Now, I am walking on my own steam again. My latest hospital stay did set me back a bit physically, but I’m still much better physically then I was in the fall. The sepsis and treatment have left me with some permanent scars. The gentamicin has caused permanent hearing damage to low and mid tones in both ears. I will need a hearing aid. I have permanent lung damage from the ARDS and my asthma requires more medication now then I was on before. I get tired very easily and I have a hard time multitasking. Sometimes I get flashbacks to when I was in ICU. I had a lot of hallucinations when I was in ICU and in the weeks after. I remember talking to dead relatives and friends and seeing what I thought at the time was heaven. I even had visions of what life would be like for my husband without me. I remember talking with who I thought was god. It was wild. My time in ICU was one big trip. I’m a spiritual person but even I can’t wrap my head around some of the stuff that happened when I was in ICU. I have thought about writing a book about my near-death experience because I am scared I might forget it as time passes.

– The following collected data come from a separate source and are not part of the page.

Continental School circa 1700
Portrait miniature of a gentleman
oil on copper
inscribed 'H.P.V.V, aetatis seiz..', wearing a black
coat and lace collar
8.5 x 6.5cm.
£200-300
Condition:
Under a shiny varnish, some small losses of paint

I have been told that recovery from sepsis can take anywhere from a year to five years. It is hard for me to know if I’m still feeling crappy from the sepsis or if it is from all the nutritional problems and the GP and CIPO. I have acquired a large cadre of medical specialists. I hope and pray that as time goes by some of these issues will get better. I don’t think I’ll ever forget my fight with sepsis and I hope that I never (ever) develop sepsis again.